Rechercher du contenu

Le questionnaire cinéphile de Clément Deleschaud

Vous connaissez les Fiches : vous y êtes abonnés, ou vous les lisez à l’occasion, ici-même – mais connaissez-vous celles et ceux qui, salariés ou bénévoles, figures historiques ou recrues récentes, les écrivent ? Savez-vous ce qui les travaille – ce qui les hante –, de quel tissu d’images singulier, élaboré au fil des années, procède leur rapport aux films ? Quels penchants suspects, passions nobles, souvenirs d’enfance, tropismes de critiques avertis, constituent leur cinéphilie ? C’est ce qu’au fil de ce questionnaire, et en ces temps d’assignation à résidence, nous vous invitons à découvrir. Nous n’avons décidément pas fini de faire connaissance.

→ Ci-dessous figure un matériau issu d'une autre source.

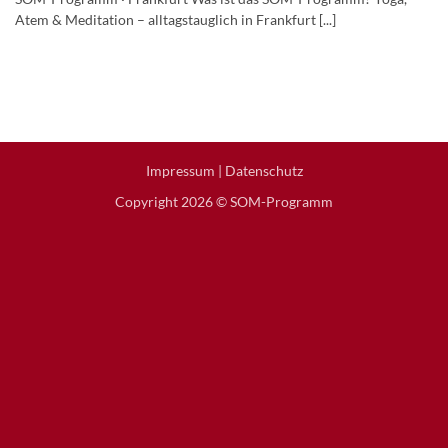
Atem & Meditation – alltagstauglich in Frankfurt [...]
Impressum
|
Datenschutz
Copyright 2026 © SOM-Programm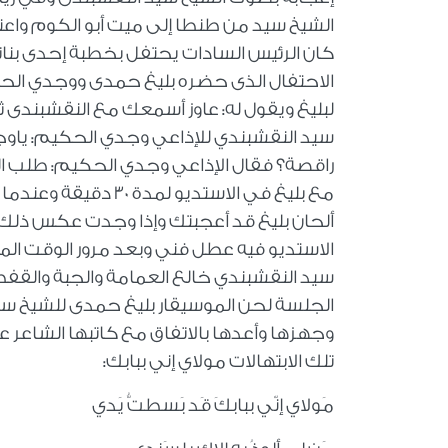
كان الرئيس السادات يحتفل بخطبة إحدى بنات
الاحتفال الذى حضره بليغ حمدى ووجدي الحك
لبليغ ويقول له: عاوز أسمعك مع النقشبندى 
سيد النقشبندي للإذاعي وجدي الحكيم: ياوجد
راقصة؟ فقال الإذاعي وجدي الحكيم: طلب الر
مع بليغ في الاستديو
ألحان بليغ قد أعجبتك وإذا وجدت عكس ذلك ف
الاستديو فيه عطل فني وبعد مرور الوقت ال
سيد النقشبندي خالع العمامة والجبة والقف
الجلسة لحن الموسيقار بليغ حمدى للشيخ سيد
وجهزها وأعدها بالاتفاق مع كاتبها الشاعر
تلك الابتهالات مولاي إني ببابك:
مَولاي إنّي ببابكَ قَد بَسطتُّ يَدي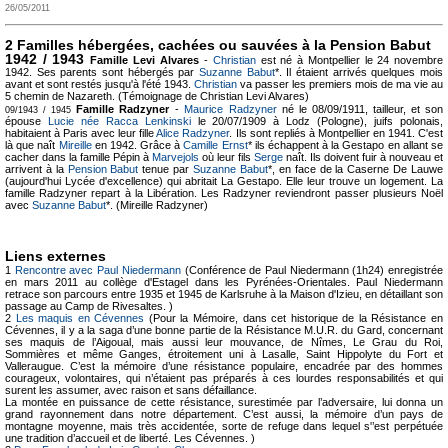
26/05/2011
2 Familles hébergées, cachées ou sauvées à la Pension Babut
1942 / 1943
Famille Levi Alvares
-
Christian
est né à Montpellier le 24 novembre
1942. Ses parents sont hébergés par
Suzanne Babut
*. Il étaient arrivés quelques mois
avant et sont restés jusqu'à l'été 1943.
Christian
va passer les premiers mois de ma vie au
5 chemin de Nazareth. (Témoignage de Christian Levi Alvares)
Famille Radzyner
-
Maurice Radzyner
né le 08/09/1911, tailleur, et son
09/1943 / 1945
épouse
Lucie née Racca Lenkinski
le 20/07/1909 à Lodz (Pologne), juifs polonais,
habitaient à Paris avec leur fille
Alice Radzyner
. Ils sont repliés à Montpellier en 1941. C'est
là que naît
Mireille
en 1942. Grâce à
Camille Ernst
* ils échappent à la Gestapo en allant se
cacher dans la famille Pépin à
Marvejols
où leur fils
Serge
naît. Ils doivent fuir à nouveau et
arrivent à la
Pension Babut
tenue par
Suzanne Babut
*, en face de la Caserne De Lauwe
(aujourd'hui Lycée d'excellence) qui abritait La Gestapo. Elle leur trouve un logement. La
famille Radzyner repart à la Libération. Les Radzyner reviendront passer plusieurs Noël
avec
Suzanne Babut
*. (Mireille Radzyner)
Liens externes
1
Rencontre avec Paul Niedermann
(Conférence de Paul Niedermann (1h24) enregistrée
en mars 2011 au collège d'Estagel dans les Pyrénées-Orientales. Paul Niedermann
retrace son parcours entre 1935 et 1945 de Karlsruhe à la Maison d'Izieu, en détaillant son
passage au Camp de Rivesaltes. )
2
Les maquis en Cévennes
(Pour la Mémoire, dans cet historique de la Résistance en
Cévennes, il y a la saga d’une bonne partie de la Résistance M.U.R. du Gard, concernant
ses maquis de l’Aigoual, mais aussi leur mouvance, de Nîmes, Le Grau du Roi,
Sommières et même Ganges, étroitement uni à Lasalle, Saint Hippolyte du Fort et
Valleraugue. C’est la mémoire d’une résistance populaire, encadrée par des hommes
courageux, volontaires, qui n’étaient pas préparés à ces lourdes responsabilités et qui
surent les assumer, avec raison et sans défaillance.
La montée en puissance de cette résistance, surestimée par l’adversaire, lui donna un
grand rayonnement dans notre département. C’est aussi, la mémoire d’un pays de
montagne moyenne, mais très accidentée, sorte de refuge dans lequel s'’est perpétuée
une tradition d’accueil et de liberté. Les Cévennes. )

1) Votre premier souvenir de cinéma ?

J’ai vécu, je crois, mon entrée dans le cinéma (salle et art) comme un rêve. Or, les rêves sont des mécaniques de concrétions. N’apparaît alors devant moi, lorsque je plisse les yeux, qu’une masse compacte composée de bribes de photogrammes qui sont TOUS des traumas, à divers degrés d’intensité : le barracuda au début du Monde de Nemo, vu dans un cinéma à Parthenay, une peur panique devant le film d’horreur le moins terrifiant de la création, Le Manoir hanté et ses 999 fantômes, et le palimpseste d’idées angoissantes du Monde de Chihiro (le deuil/la damnation/les voyages en train).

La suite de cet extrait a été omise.